Notification webhooks have a known DNS-rebinding TOCTOU window that cannot be closed in code: LDR validates the URL once when it is configured, but the underlying Apprise library resolves the hostname again at send time, and Apprise exposes no DNS/Session hook to pin the resolved IP. A logged-in user with a controllable domain can serve a public IP at validation and a private IP at send time, causing the LDR server to make outbound HTTP requests to its own internal services (e.g. 127.0.0.1:<internal-port>) or the local network.

Because LDR is multi-user (per-user encrypted SQLCipher databases behind @login_required), the right default is to keep this feature off until the operator explicitly opts in — flipping the env var is the operator's acknowledgement of the residual risk.

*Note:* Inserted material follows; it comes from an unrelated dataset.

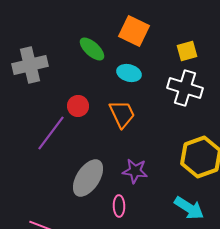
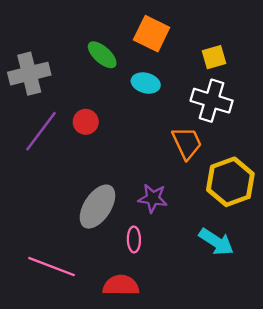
orange trapezoid: (122, 114) -> (187, 143), moved
purple line: (51, 133) -> (41, 131), moved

See SECURITY.md for the full rationale and operator-side mitigations (prefer plugin schemes over raw http(s)://, restrict egress).

Symptoms when the gate is closed

If you've configured a notification URL and aren't receiving messages, check the server logs first. You should see lines like:

WARNING  Notification refused: outbound notifications are disabled at the
         server level. Set LDR_NOTIFICATIONS_ALLOW_OUTBOUND=true to enable.
         See SECURITY.md 'Notification Webhook SSRF' for the rationale and
         residual risk. (event=research_completed, user=...)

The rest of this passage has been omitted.